In two days Dairy Foods visited six other factories, including Ellison’s Bakery (a producer of ice cream inclusions and bakery items) and Kraft Foods (marshmallow products). Plant managers talked about best practices in food safety and plant safety. (See the related article on page 14.)

The Edy’s ice cream plant has been operating since December 1985. Constant growth has increased staffing to more than 500 workers. The plant produces tens of millions of gallons annually and operates on a 24/7 schedule. It produces 48-ounce tubs of Edy’s ice cream (Grand, Slow Churned); Drumstick round-top ice cream cones; and flat-top cones, like Lil’ Drums  and the Skinny Cow ice cream cones.

The plant is recognized as a leading practitioner of continuous improvement, said Plant Manager Sheila Brojek.
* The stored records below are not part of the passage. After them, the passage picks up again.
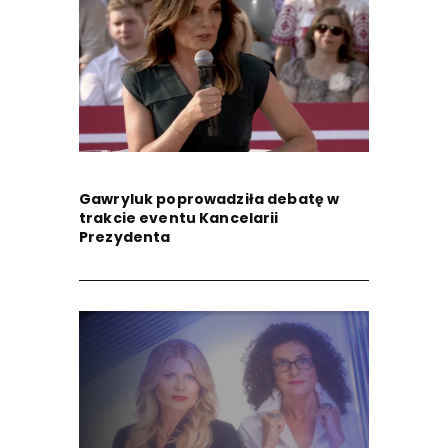
Gawryluk poprowadziła debatę w
trakcie eventu Kancelarii
Prezydenta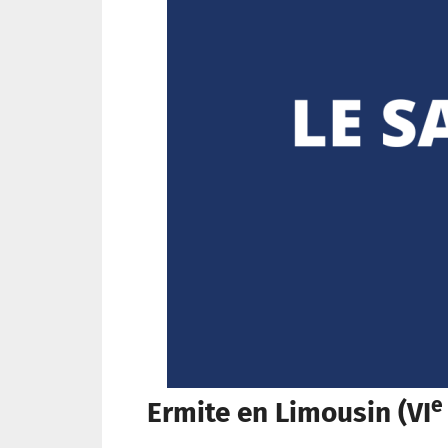
e
Ermite en Limousin (VI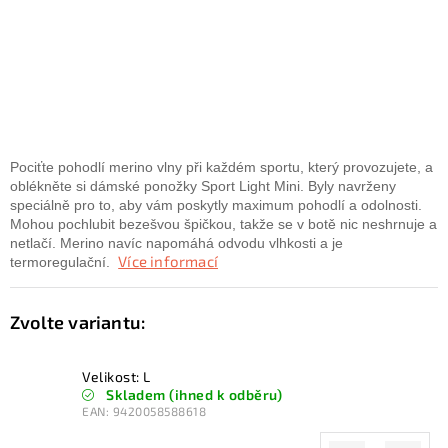
KONTAKTY
ZNAČKY
SKI servis
Půjčovna lyží a SNB
Naše prodejna
CYKLO Servis
Pociťte pohodlí
merino
vlny při každém sportu, který provozujete, a
oblékněte si dámské ponožky Sport Light Mini. Byly navrženy
speciálně pro to, aby vám poskytly maximum pohodlí a odolnosti.
Mohou pochlubit bezešvou špičkou, takže se v botě nic neshrnuje a
netlačí. Merino navíc napomáhá odvodu vlhkosti a je
Více informací
termoregulační.
Velikost: L
Skladem (ihned k odběru)
EAN:
9420058588618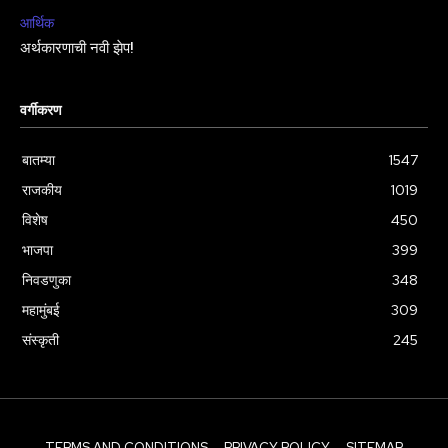
आर्थिक
अर्थकारणाची नवी झेप!
वर्गीकरण
बातम्या
1547
राजकीय
1019
विशेष
450
भाजपा
399
निवडणुका
348
महामुंबई
309
संस्कृती
245
TERMS AND CONDITIONS
PRIVACY POLICY
SITEMAP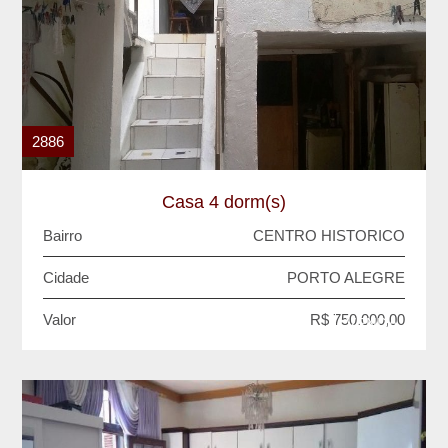
2886
Casa 4 dorm(s)
Bairro
CENTRO HISTORICO
Cidade
PORTO ALEGRE
Valor
R$ 750.000,00
VENDA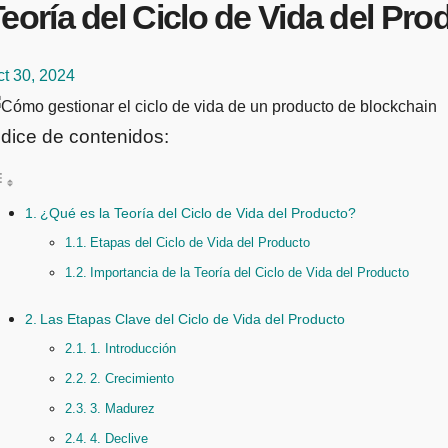
eoría del Ciclo de Vida del Pr
t 30, 2024
ndice de contenidos:
¿Qué es la Teoría del Ciclo de Vida del Producto?
Etapas del Ciclo de Vida del Producto
Importancia de la Teoría del Ciclo de Vida del Producto
Las Etapas Clave del Ciclo de Vida del Producto
1. Introducción
2. Crecimiento
3. Madurez
4. Declive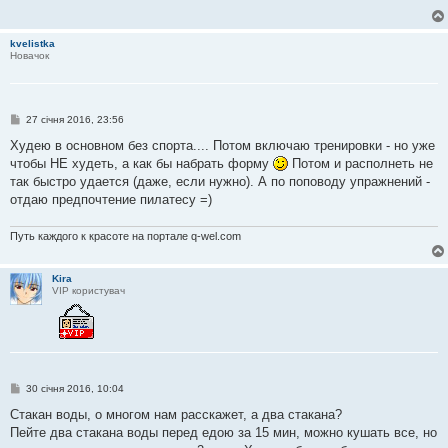
о
м
л
kvelistka
е
Новачок
н
н
я
П
27 січня 2016, 23:56
о
в
Худею в основном без спорта.... Потом включаю тренировки - но уже
і
чтобы НЕ худеть, а как бы набрать форму
Потом и располнеть не
д
о
так быстро удается (даже, если нужно). А по поповоду упражнений -
м
отдаю предпочтение пилатесу =)
л
е
н
Путь каждого к красоте на портале q-wel.com
н
я
Kira
VIP користувач
П
30 січня 2016, 10:04
о
в
Стакан воды, о многом нам расскажет, а два стакана?
і
Пейте два стакана воды перед едою за 15 мин, можно кушать все, но
д
о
Nestlé Continuous Excellence, or NCE, is a standardized method of managing improvement across all business functions, including manufacturing. The process begins with foundations of compliance, leadership development and goal alignment. According to Brojek, “These foundational areas support the core missions of NCE, which is to delight the consumer, deliver competitive advantage and excel in compliance.”

For example, goal alignment is a set of methodologies that create aligned objectives from the highest corporate level down through the production operations, Brojek said.
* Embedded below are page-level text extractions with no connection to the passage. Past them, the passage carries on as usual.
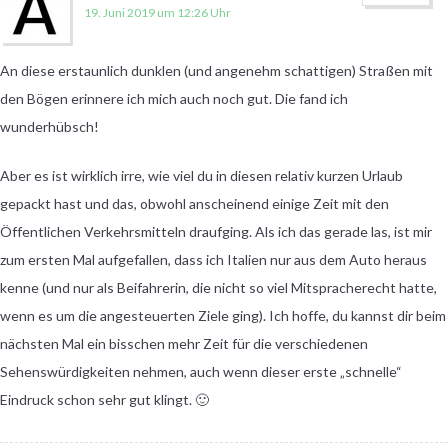
19. Juni 2019 um 12:26 Uhr
An diese erstaunlich dunklen (und angenehm schattigen) Straßen mit
den Bögen erinnere ich mich auch noch gut. Die fand ich
wunderhübsch!
Aber es ist wirklich irre, wie viel du in diesen relativ kurzen Urlaub
gepackt hast und das, obwohl anscheinend einige Zeit mit den
Öffentlichen Verkehrsmitteln draufging. Als ich das gerade las, ist mir
zum ersten Mal aufgefallen, dass ich Italien nur aus dem Auto heraus
kenne (und nur als Beifahrerin, die nicht so viel Mitspracherecht hatte,
wenn es um die angesteuerten Ziele ging). Ich hoffe, du kannst dir beim
nächsten Mal ein bisschen mehr Zeit für die verschiedenen
Sehenswürdigkeiten nehmen, auch wenn dieser erste „schnelle“
Eindruck schon sehr gut klingt. 🙂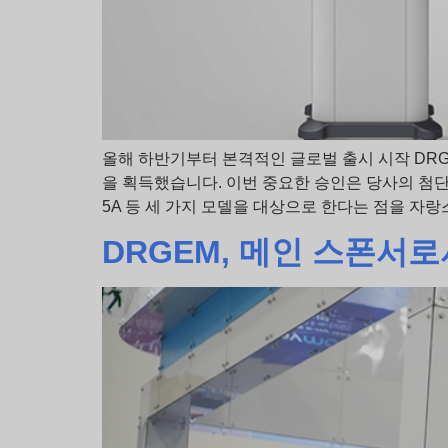
올해 하반기부터 본격적인 글로벌 출시 시작 DRGE
을 획득했습니다. 이번 중요한 승인은 당사의 첨단 AI
5A 등 세 가지 모델을 대상으로 한다는 점을 자랑
DRGEM, 메인 스폰서로서 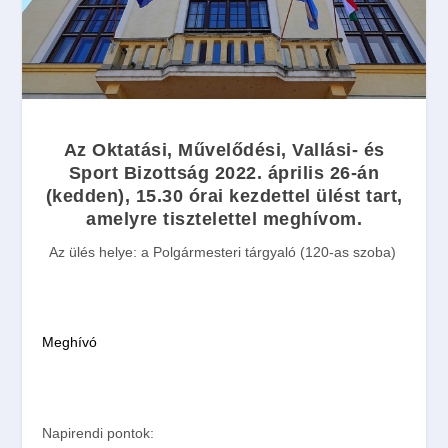
Az Oktatási, Művelődési, Vallási- és
Sport Bizottság
2022. április 26-án
(
kedden
),
15.30
órai
kezdettel ülést tart,
amelyre tisztelettel meghívom.
Az ülés helye:
a Polgármesteri tárgyaló (120-as szoba)
Meghívó
Napirendi pontok:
“These methodologies ensure consistent application of several continuous improvement tools and processes followed across any Nestlé factory in the world, and are therefore able to be fully supported from the top down. The process allows everyone in the factory to understand where we are, where we need to go, what the gap is and how to reduce or eliminate it. This engages everyone in the elimination of waste,” she said.

Its success following these principles has put Edy’s Ft. Wayne plant as one of U.S. Nestlé’s highest performing plants, Brojek said. Because they are meeting and beating their goals, this plant is the go-to for pilot programs and sharing of best practices.

 “Many of the processes, tools and systems designed here by our people have been determined to be best practices that have been shared and implemented at other sites to support improved inventory control,” said Brojek.